#### [Problem details]
Output all of the records word for word and drop the images.

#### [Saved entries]
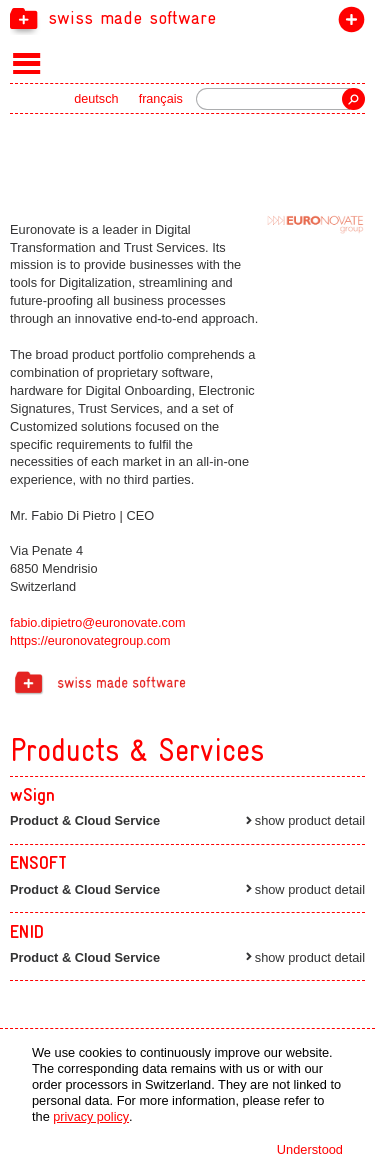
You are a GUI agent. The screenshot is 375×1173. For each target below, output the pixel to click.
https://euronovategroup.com (91, 641)
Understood (310, 1149)
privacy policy (91, 1117)
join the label (347, 23)
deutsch (95, 100)
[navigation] (187, 18)
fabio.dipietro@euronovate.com (99, 623)
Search (353, 100)
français (160, 100)
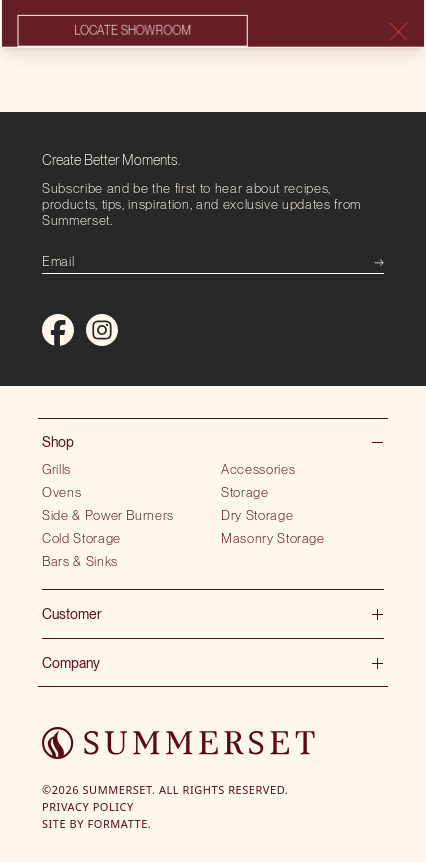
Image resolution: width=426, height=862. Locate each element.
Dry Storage (257, 515)
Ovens (61, 492)
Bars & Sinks (80, 561)
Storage (245, 492)
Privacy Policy (88, 806)
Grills (56, 469)
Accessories (258, 469)
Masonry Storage (273, 538)
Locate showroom (132, 32)
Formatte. (120, 823)
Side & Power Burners (108, 515)
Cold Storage (81, 538)
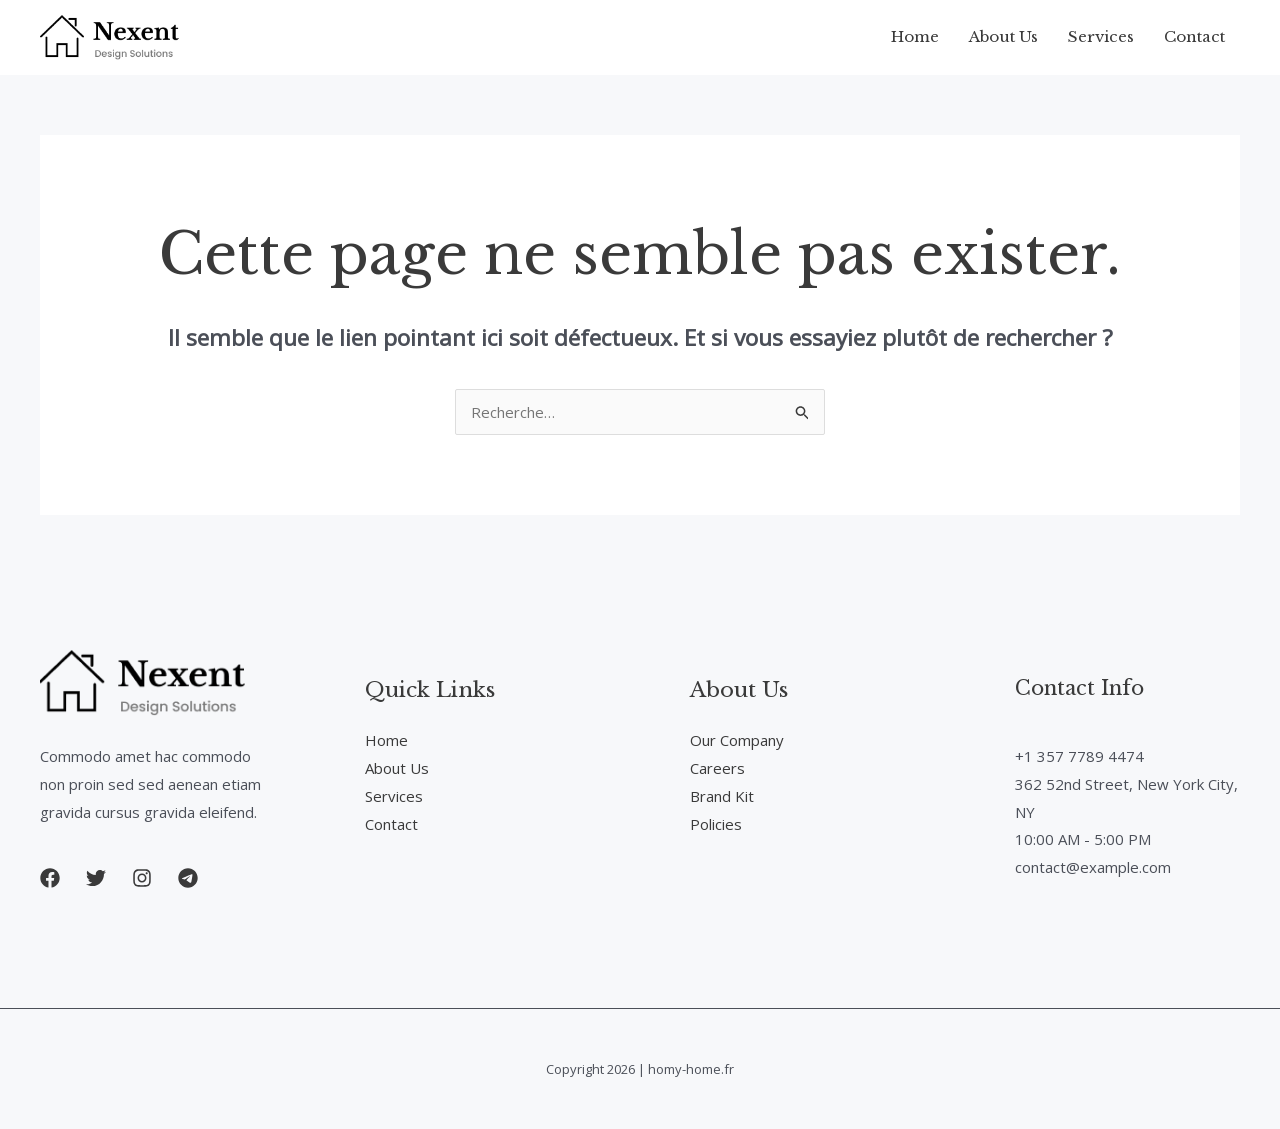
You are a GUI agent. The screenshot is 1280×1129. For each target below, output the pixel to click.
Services (1101, 36)
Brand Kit (722, 796)
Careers (717, 768)
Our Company (737, 740)
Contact (1194, 36)
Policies (716, 824)
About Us (1003, 36)
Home (915, 36)
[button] (50, 878)
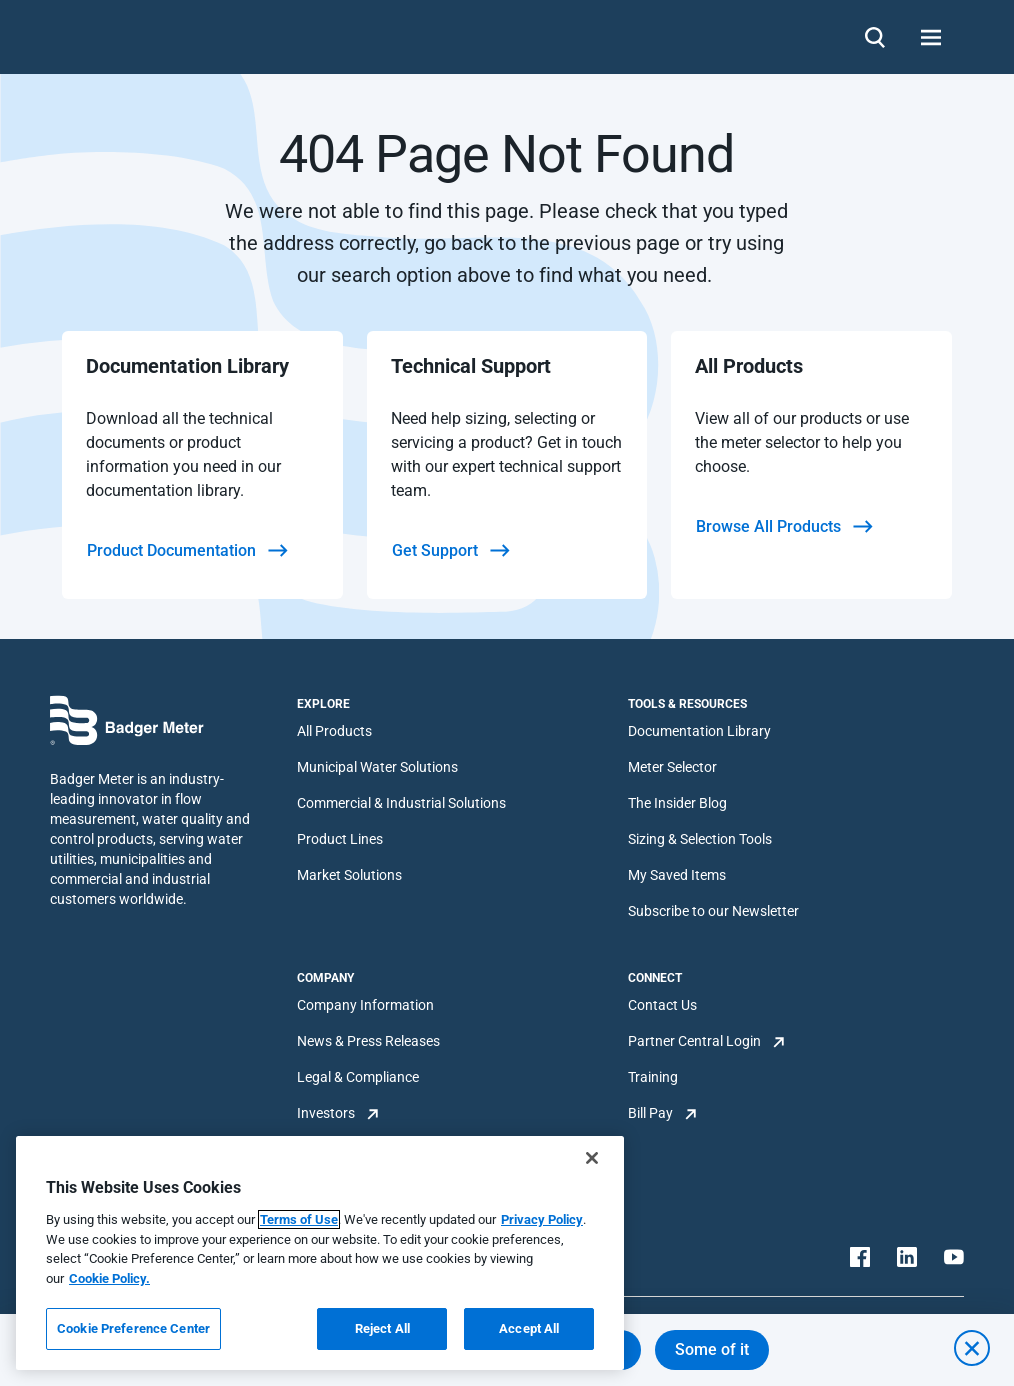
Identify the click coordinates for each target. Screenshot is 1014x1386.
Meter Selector (672, 767)
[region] (320, 1253)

#### [Response to this exercise]
You are a GUI agent. The screenshot is 375×1173. For each target below, output the pixel to click.
https://euronovategroup.com (91, 641)
Understood (310, 1149)
privacy policy (91, 1117)
join the label (347, 23)
deutsch (95, 100)
[navigation] (187, 18)
fabio.dipietro@euronovate.com (99, 623)
Search (353, 100)
français (160, 100)
Image resolution: width=426, height=862. Locate each element.
Dry Storage (257, 515)
Ovens (61, 492)
Bars & Sinks (80, 561)
Storage (245, 492)
Privacy Policy (88, 806)
Grills (56, 469)
Accessories (258, 469)
Masonry Storage (273, 538)
Locate showroom (132, 32)
Formatte. (120, 823)
Side & Power Burners (108, 515)
Cold Storage (81, 538)
You are a GUI agent. The screenshot is 1280×1129. For each target below, output the pixel to click.
Services (1101, 36)
Brand Kit (722, 796)
Careers (717, 768)
Our Company (737, 740)
Contact (1194, 36)
Policies (716, 824)
About Us (1003, 36)
Home (915, 36)
[button] (50, 878)
Identify the click coordinates for each target. Screenshot is 1014x1386.
Meter Selector (672, 767)
[region] (320, 1253)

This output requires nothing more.